Speed Reads

Trump Team Travel Travalis

Documentation for some of Interior Secretary Ryan Zinke's travels is 'absent'

Much of the required documentation for Interior Secretary Ryan Zinke's official travel is "absent or incomplete," Deputy Inspector General Mary Kendall wrote in a memo obtained by The Washington Post. Kendall further noted that Department of the Interior's lawyers and ethics officials are unable to "distinguish between [Zinke's] personal, political, and official travel."

Zinke is not the only one under the microscope — the deputy inspector general is also probing the travel of Zinke's wife, Lola, who often traveled with her husband. The "full extent" of Lola's accompaniment is unclear, as is how it was paid for.

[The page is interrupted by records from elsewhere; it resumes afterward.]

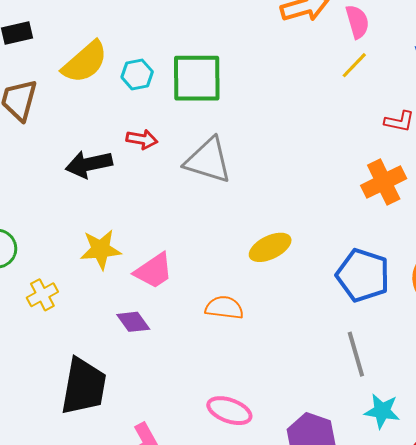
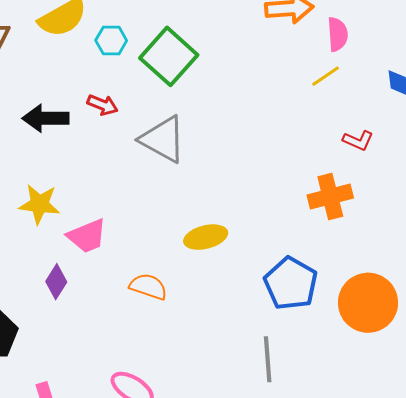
green square: (197, 78) -> (169, 56), turned 30
purple diamond: (133, 322) -> (56, 282), turned 56

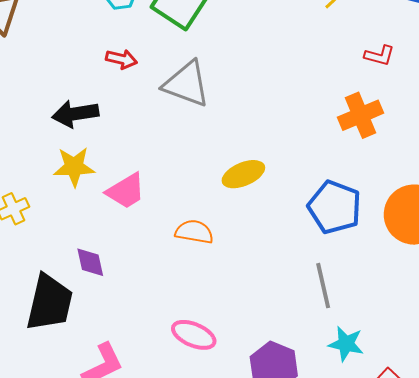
black arrow: (46, 118) -> (75, 114), moved
purple diamond: (56, 282) -> (90, 262), moved, turned -36

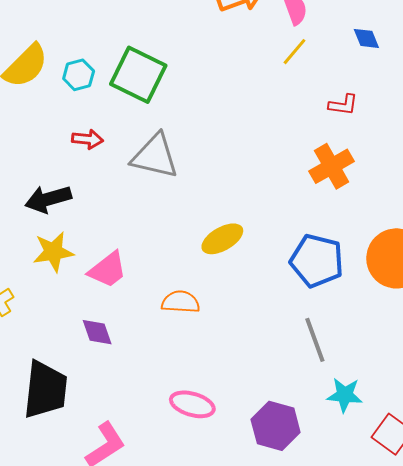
purple diamond: (90, 262) -> (97, 332), moved

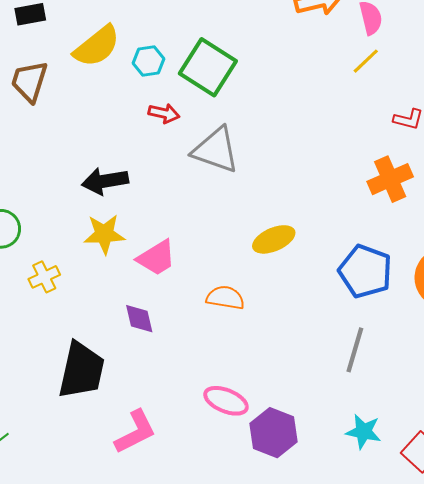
red arrow: (88, 139) -> (164, 113), moved
gray line: (315, 340) -> (355, 350), turned 30
cyan star: (345, 395) -> (364, 432), moved
purple hexagon: (276, 426) -> (274, 433), moved

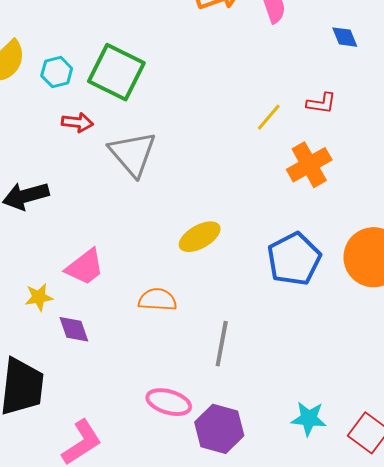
yellow line: (366, 61) -> (269, 117), moved
gray triangle: (216, 150) -> (133, 154), turned 36
yellow star: (104, 234) -> (39, 297), moved, size x0.7
blue pentagon: (365, 271) -> (294, 259), turned 30
gray line: (355, 350) -> (222, 344), moved

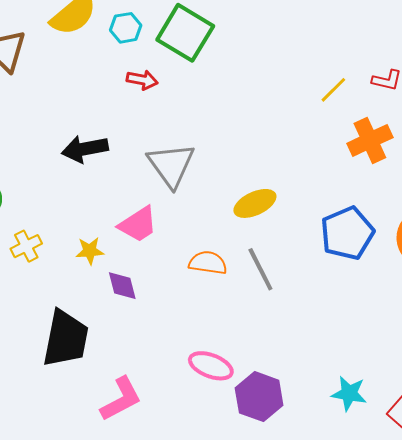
gray triangle: (133, 154) -> (171, 165), moved
gray line: (222, 344) -> (260, 269), moved, turned -42

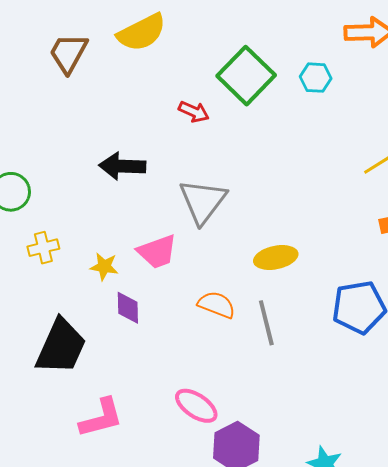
cyan hexagon: (126, 28) -> (316, 78), moved

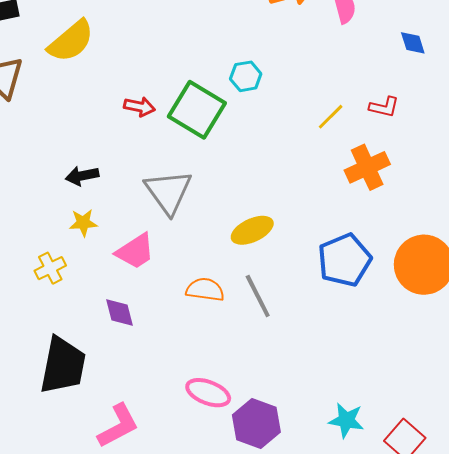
green square: (246, 76) -> (197, 110), moved
cyan hexagon: (316, 78) -> (246, 76), moved
black arrow: (122, 166) -> (82, 176), size x0.7
yellow cross: (43, 248) -> (50, 268), moved
yellow star: (104, 266) -> (83, 223), moved

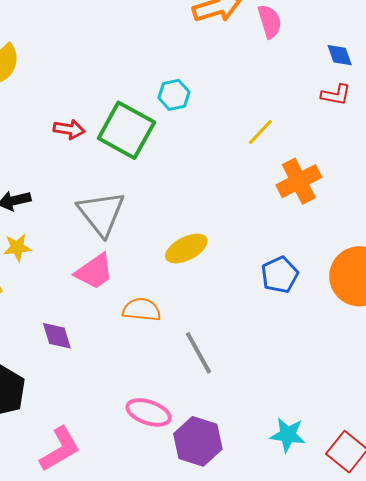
red L-shape: (384, 107) -> (336, 95), moved
pink trapezoid: (135, 251) -> (94, 271), moved
blue pentagon: (344, 260) -> (280, 275), size x0.7
gray line: (258, 296) -> (199, 353), moved

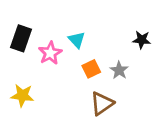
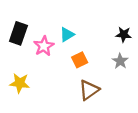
cyan triangle: (77, 40) -> (67, 34), turned 42
gray star: (119, 70) -> (120, 61), moved

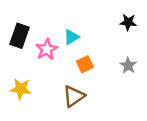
black star: (124, 34) -> (128, 22), moved
brown triangle: (89, 90) -> (74, 96), moved

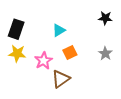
pink star: (47, 49) -> (44, 61), moved
yellow star: (21, 89) -> (17, 54), moved

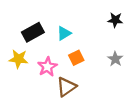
black rectangle: (16, 29) -> (33, 32), moved, turned 42

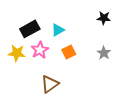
pink star: (47, 67) -> (40, 50), moved
brown triangle: (66, 87) -> (50, 84), moved

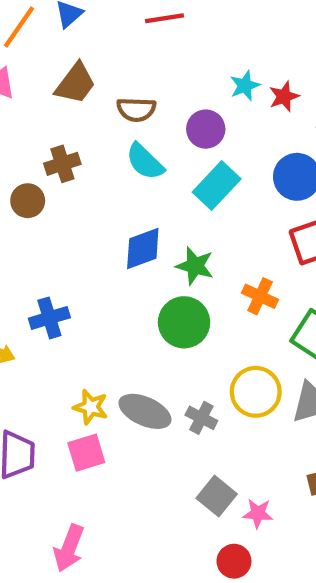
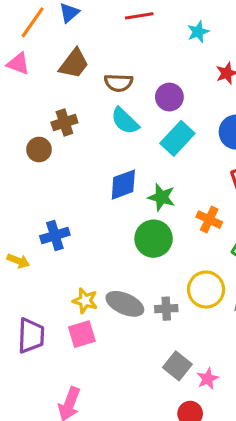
cyan star: (245, 86) -> (198, 32), moved
gray cross: (201, 418) -> (166, 309), turned -30
pink star: (258, 513) -> (208, 379), turned -30

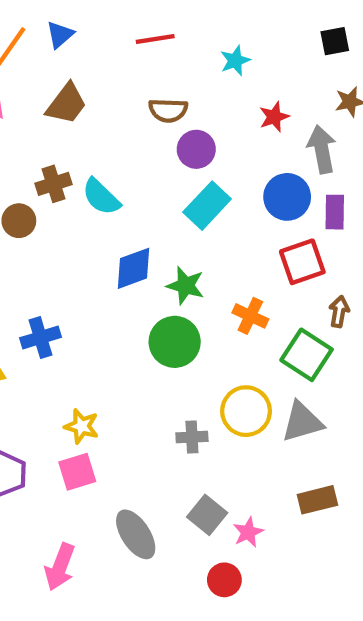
brown semicircle: (119, 83) -> (168, 110), moved
cyan semicircle: (125, 121) -> (101, 197), moved
gray ellipse: (125, 304) -> (136, 534), moved, turned 33

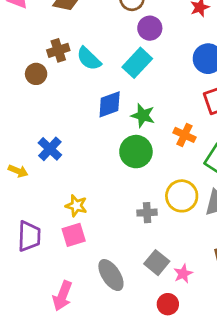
cyan rectangle: (207, 206) -> (137, 63), moved
blue cross: (40, 338) -> (50, 149), turned -30

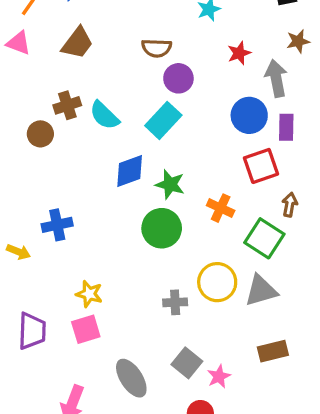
blue cross: (50, 149) -> (57, 225), turned 35

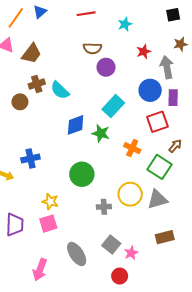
brown trapezoid: (77, 43) -> (31, 54), moved
cyan rectangle: (163, 120) -> (113, 106), moved
brown arrow: (290, 205) -> (175, 146), turned 32
green circle: (162, 228) -> (82, 174), moved

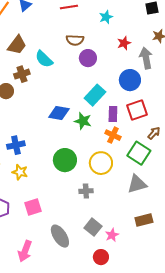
cyan semicircle: (60, 90) -> (44, 59), moved
purple rectangle: (173, 98) -> (113, 114), moved
blue diamond: (76, 125) -> (59, 113), turned 30
yellow circle: (130, 194) -> (101, 163), moved
yellow star: (50, 202) -> (20, 172), moved

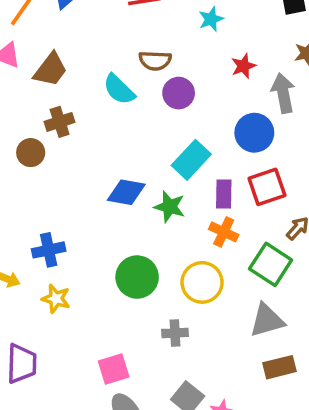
cyan semicircle: (44, 59) -> (119, 89), moved
pink square: (33, 207) -> (114, 369), moved
brown rectangle: (144, 220) -> (280, 367), moved

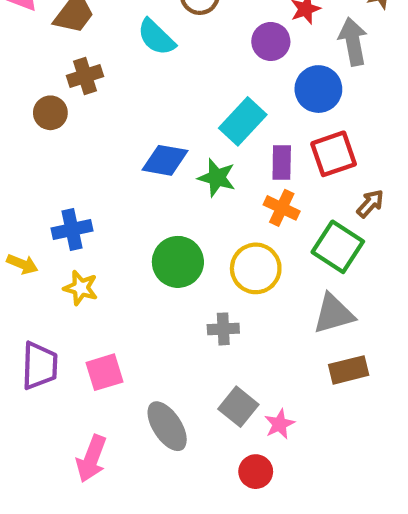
purple circle: (179, 93) -> (271, 41), moved
pink square: (114, 369) -> (104, 372), moved

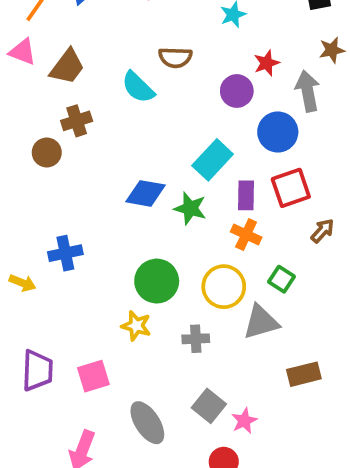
green square: (338, 247) -> (282, 279), moved, size x0.6
yellow star: (81, 288) -> (136, 326), moved
gray triangle: (334, 314) -> (261, 322), moved

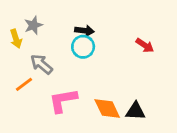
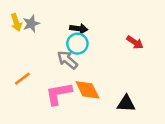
yellow arrow: (16, 39) -> (16, 22), moved
gray arrow: (41, 64) -> (67, 60), moved
orange diamond: (107, 108) -> (87, 90), moved

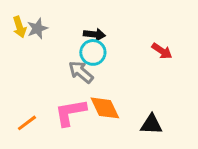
orange line: (22, 79) -> (27, 123), moved

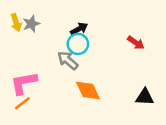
black arrow: (94, 34) -> (79, 29), turned -36
pink L-shape: (70, 112) -> (24, 83), moved
black triangle: (151, 124) -> (145, 97), moved

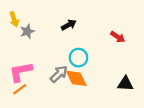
gray star: (31, 24) -> (27, 31), moved
cyan circle: (78, 44) -> (78, 58), moved
gray arrow: (68, 60) -> (59, 74), moved, turned 96

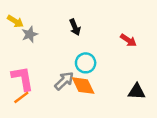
yellow arrow: (14, 19) -> (15, 21), turned -40
black arrow: (69, 25) -> (75, 27), turned 96
pink L-shape: (21, 72) -> (23, 78), turned 90

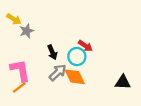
black arrow: (75, 27) -> (52, 52), moved
red arrow: (128, 40) -> (85, 46), moved

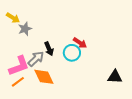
pink L-shape: (20, 70) -> (19, 66), turned 80
gray arrow: (58, 73) -> (36, 59), moved
orange diamond: (75, 77) -> (44, 77), moved

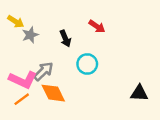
red arrow: (80, 43) -> (97, 26), moved
black arrow: (49, 49) -> (65, 39), moved
pink L-shape: (19, 66) -> (23, 80), turned 45

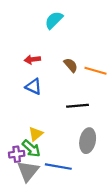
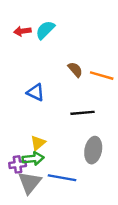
cyan semicircle: (54, 20) -> (45, 30), moved
red arrow: (32, 59) -> (22, 31), moved
green arrow: (31, 149) -> (33, 158), turned -48

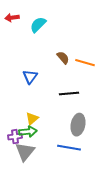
red arrow: (22, 31) -> (12, 18), moved
blue triangle: (36, 92) -> (30, 77), turned 42
blue line: (62, 178) -> (69, 148), moved

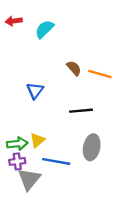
green arrow: (28, 132) -> (17, 144), moved
blue line: (69, 148) -> (56, 161), moved

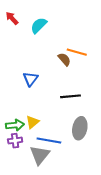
red arrow: (14, 21) -> (12, 18), turned 56
orange line: (100, 74) -> (77, 52), moved
gray triangle: (29, 179) -> (40, 155), moved

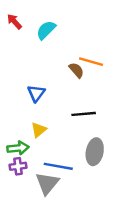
yellow triangle: (33, 122) -> (39, 130), moved

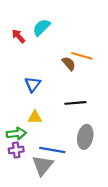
red arrow: (14, 21) -> (18, 36), moved
yellow triangle: (39, 130) -> (35, 117), turned 40

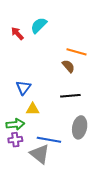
brown semicircle: (69, 63) -> (68, 66), moved
blue triangle: (33, 84) -> (23, 88), moved
gray triangle: (43, 165) -> (40, 154), turned -30

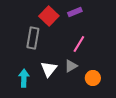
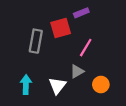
red square: (49, 16) -> (61, 28), moved, turned 30
white triangle: (49, 69) -> (57, 86), moved

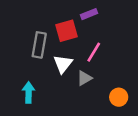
orange circle: (101, 84) -> (119, 97), moved
white triangle: (57, 86) -> (63, 64), moved

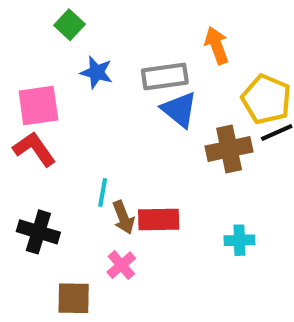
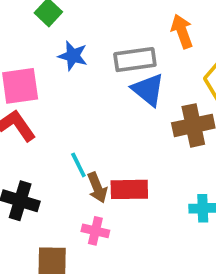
cyan line: (103, 193) -> (78, 165), turned -36
pink cross: (121, 265) -> (95, 231), turned -36

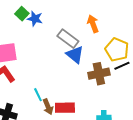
blue star: (73, 56) -> (35, 19), moved
gray rectangle: (135, 60) -> (68, 39), turned 45

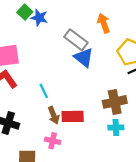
brown cross: (99, 74) -> (115, 102), moved
cyan line: (38, 95) -> (44, 91), moved

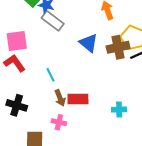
gray rectangle: (76, 40) -> (53, 21), moved
brown cross: (115, 102) -> (118, 47), moved

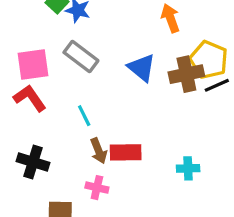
gray rectangle: (53, 21) -> (81, 57), moved

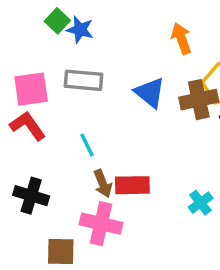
gray rectangle: (81, 57) -> (84, 80), turned -32
cyan cross: (188, 168) -> (201, 203), turned -35
pink cross: (97, 188) -> (101, 224), size x1.6

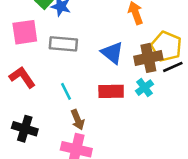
pink square: (31, 89) -> (25, 32), moved
red rectangle: (132, 185) -> (111, 91), moved
cyan cross: (201, 203) -> (145, 88), moved

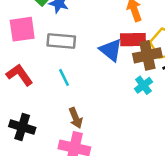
cyan line: (66, 91) -> (64, 77), moved
red rectangle: (111, 91) -> (133, 40), moved

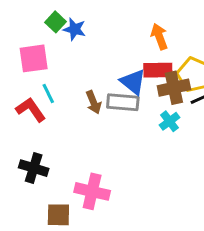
gray rectangle: (61, 41) -> (123, 102), moved
cyan line: (64, 77) -> (48, 94), moved
brown arrow: (76, 118) -> (94, 102), moved

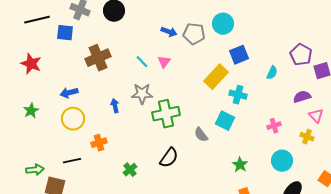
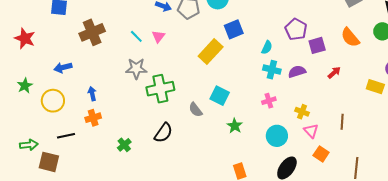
cyan cross: (238, 95) -> (272, 70), moved
blue arrow: (115, 106) -> (92, 94), moved
pink triangle: (316, 116) -> (311, 131), moved
yellow circle: (73, 119) -> (53, 101), moved
green star: (240, 165) -> (235, 126), moved

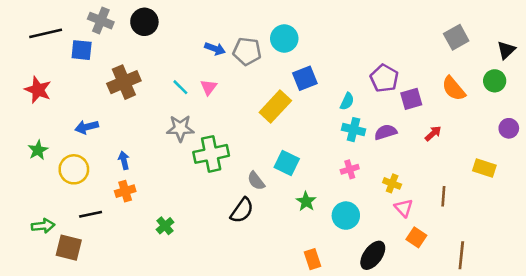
yellow rectangle: (375, 87) -> (484, 168), moved
black semicircle: (163, 133) -> (242, 210), moved
cyan circle: (277, 136) -> (346, 216), moved

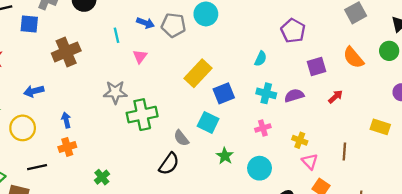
blue square: (305, 78) -> (224, 93), moved
purple pentagon: (384, 78) -> (293, 31), moved
cyan line: (180, 87) -> (116, 35), moved, turned 32
cyan semicircle: (347, 101) -> (261, 59), moved

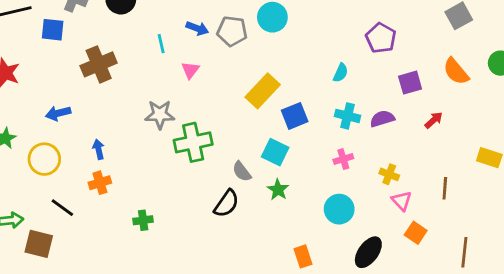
green star: (225, 156) -> (278, 190), moved
black line: (37, 167) -> (62, 208), turned 48
green cross: (102, 177) -> (143, 220), turned 32

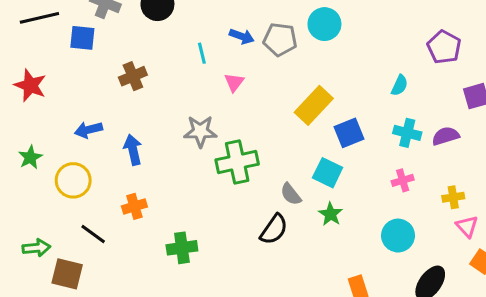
brown cross: (99, 64) -> (133, 76), size x0.7
blue arrow: (99, 149) -> (133, 150), moved, size x1.4
yellow cross: (389, 174) -> (453, 197), turned -30
green cross: (143, 220) -> (182, 248), size x1.4

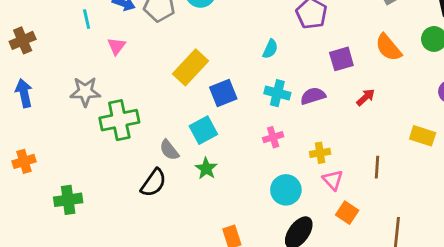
blue arrow: (133, 150) -> (24, 93), moved
cyan square: (328, 173) -> (203, 130), turned 36
cyan circle: (398, 236) -> (286, 190), moved

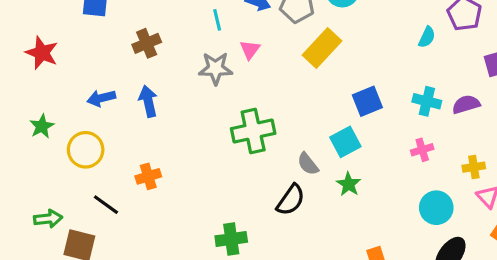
cyan semicircle: (270, 49) -> (427, 37), moved
yellow rectangle: (191, 67) -> (322, 48), moved
gray star: (85, 92) -> (216, 68), moved
green cross: (68, 200) -> (231, 239), moved

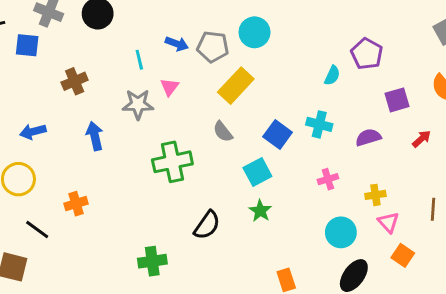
blue arrow: (148, 101) -> (95, 136), moved
blue square: (367, 101) -> (278, 134), turned -32
cyan cross: (427, 101) -> (319, 124), moved
gray semicircle: (308, 164) -> (223, 132), moved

Many members of President Trump's Cabinet have been scrutinized over their travel on taxpayer dollars, including former Health and Human Services Secretary Tom Price, who eventually resigned after racking up $500,000 in charter flights. The Treasury Department inspector general found that Secretary Steven Mnuchin's seven flights on military planes were all legally approved but suggested that the $811,798 cost to taxpayers was poorly justified.

Zinke's travels flagged attention after he chartered an oil executive's private plane, costing taxpayers more than $12,000. Interior records show that Zinke has also met with political donors or groups more than half a dozen times while on taxpayer-funded department trips, including one visit to the U.S. Virgin Islands. It is illegal to use government resources for partisan ventures.

Interior Deputy Secretary David Bernhardt wrote Kendall to assure her that the records of who paid for the Zinkes' travel would be turned over. He additionally "blamed the Obama administration for any record-keeping issues," The Washington Post reports.